A tasty broiled broccoli quinoa serving of mixed greens with cooked sweet potatoes, kale and a delightful lemon dressing. Extraordinary as a sans gluten veggie lover fundamental!

This plate of mixed greens is stuffed with numerous such huge numbers of sound sustenances and given that it includes a considerable lot of my preferred nourishments, I realized I was going to become hopelessly enamored with it. You can never turn out badly with simmered veggies and I adore the way that the kale is cooked as well and gets a little crunchy, making it like having kale contributes your serving of mixed greens.

It tastes awesome warm, directly in the wake of blending the warm broiled veggies with the quinoa, however it additionally stores well in the ice chest and tastes extraordinary virus too. I made one cluster, had it for supper one night and after that had it for lunch and snacks a few days straight.

Also Try Our Recipe : Vegan Spicy Glazed Popcorn Broccoli 

Roasted Broccoli Quinoa Salad #vegetarian #lunch


  • 1 cup dry quinoa
  • 2 cups water (or veggie broth)
  • ½ pound broccoli, cut into florets
  • 1 sweet potato, chopped into ¼ – ½ inch chunks
  • 1 can (15 oz) chickpeas
  • 1 bunch laccinto kale, roughly chopped
  • olive oil, as needed
  • ¼ cup fresh parsley
  • 3 Tablespoons feta cheese
  • juice from one lemon
  • 1/2 Tablespoon apple cider vinegar
  • 2 teaspoons maple syrup
  • 3 Tablespoons olive oil
  • salt and ground pepper, to taste
  • crushed red pepper, to taste (optional)

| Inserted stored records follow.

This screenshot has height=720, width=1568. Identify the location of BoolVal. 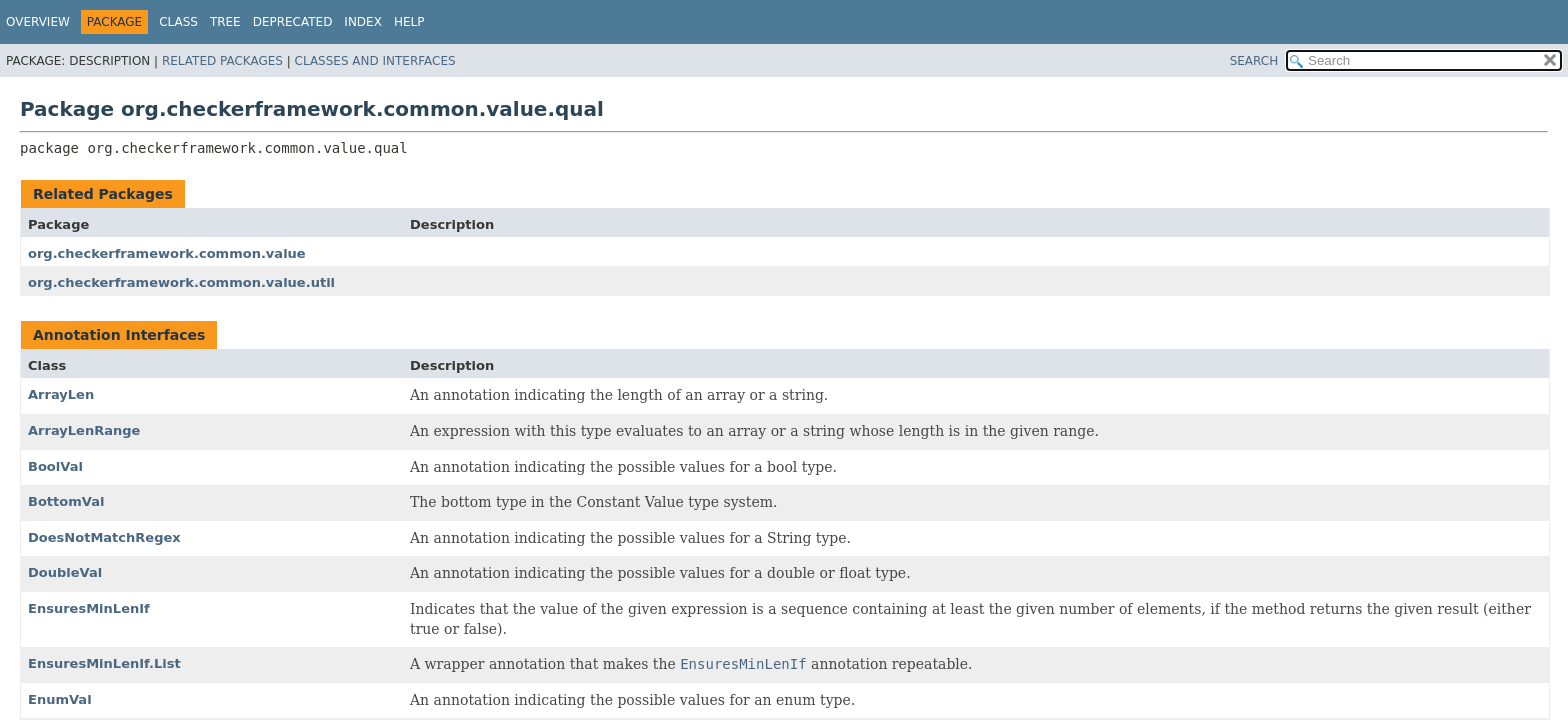 (55, 466).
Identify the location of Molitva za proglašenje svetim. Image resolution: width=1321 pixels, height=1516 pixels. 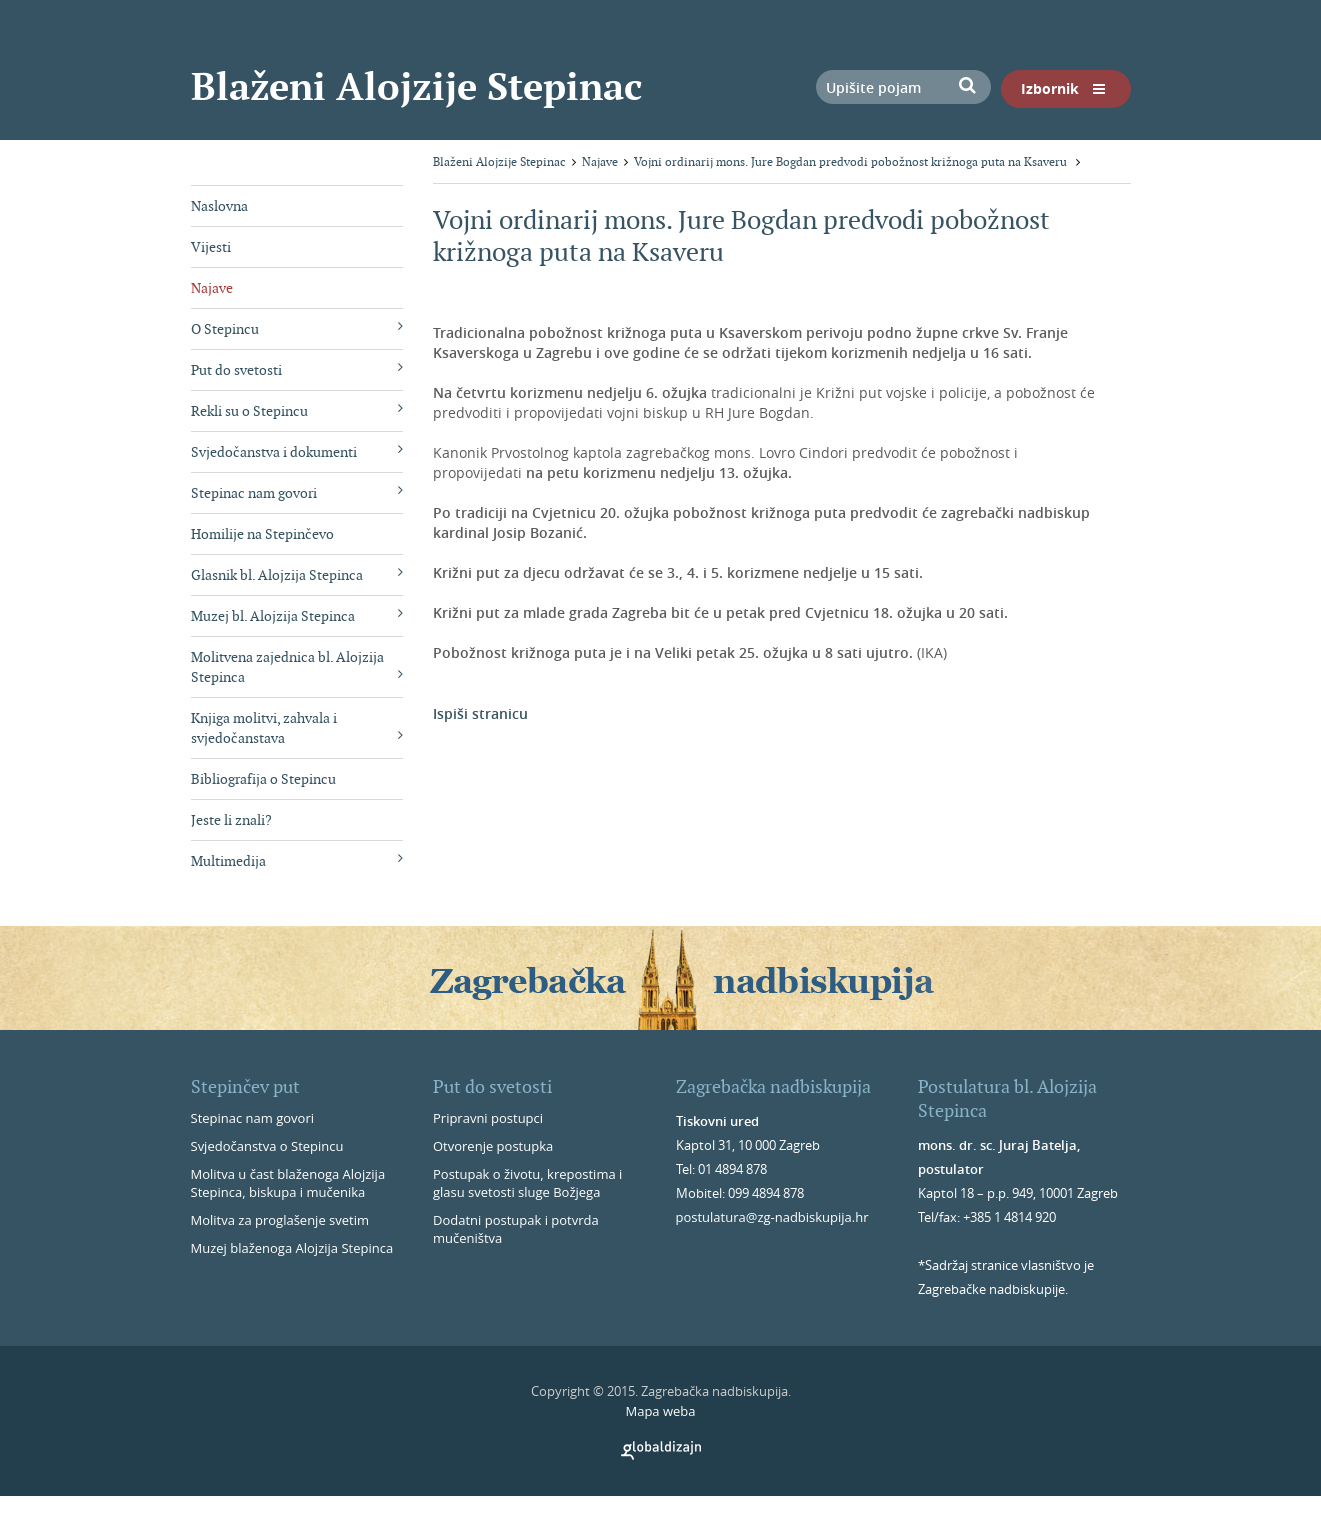 (280, 1220).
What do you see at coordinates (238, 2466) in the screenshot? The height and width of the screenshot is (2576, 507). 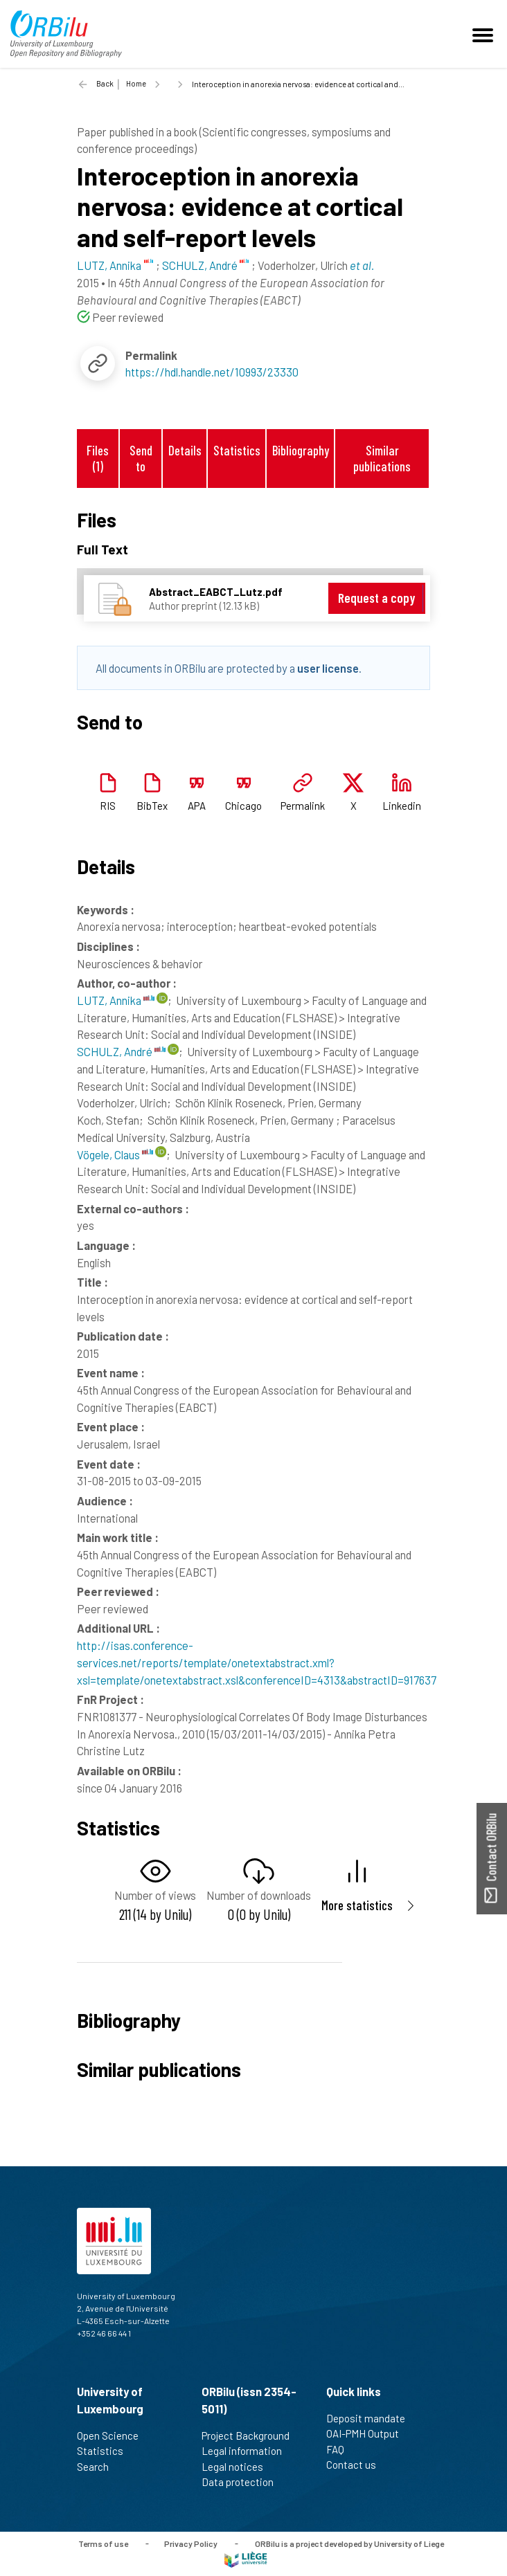 I see `Legal notices` at bounding box center [238, 2466].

  1. Preheat oven to 425ºF.
  2. Rinse and drain quinoa if needed. Place quinoa and water in a medium saucepan and bring to a boil. Once boiling, reduce heat to simmer, cover and let it cook for 15 minutes. Remove from heat after 15 minutes and place quinoa in a large bowl to cool.
  3. Drain and rinse your canned chickpeas. Place the chickpeas on a paper towel or hand towel to dry.
  4. Toss broccoli and sweet potato chunks with a little olive oil and roast at 425ºF for about 20 minutes. After 20 minutes, add your kale and chickpeas to the roasting pan. Toss, and roast for another 15 minutes. Stirring the veggies around at least once during the roasting process.
  5. Once your veggies are nice and roasted, remove from the oven and combine them with the quinoa.
  6. Chop parsley, crumble feta and add to the quinoa and vegetable mixture.
  7. In a small bowl, whisk together lemon juice, vinegar and maple syrup. Gently stir in oil, and add salt, pepper and crushed red pepper flakes to taste. Toss dressing over quinoa/vegetable mixture.
  8. Enjoy and store any leftovers in the fridge for 4-5 days.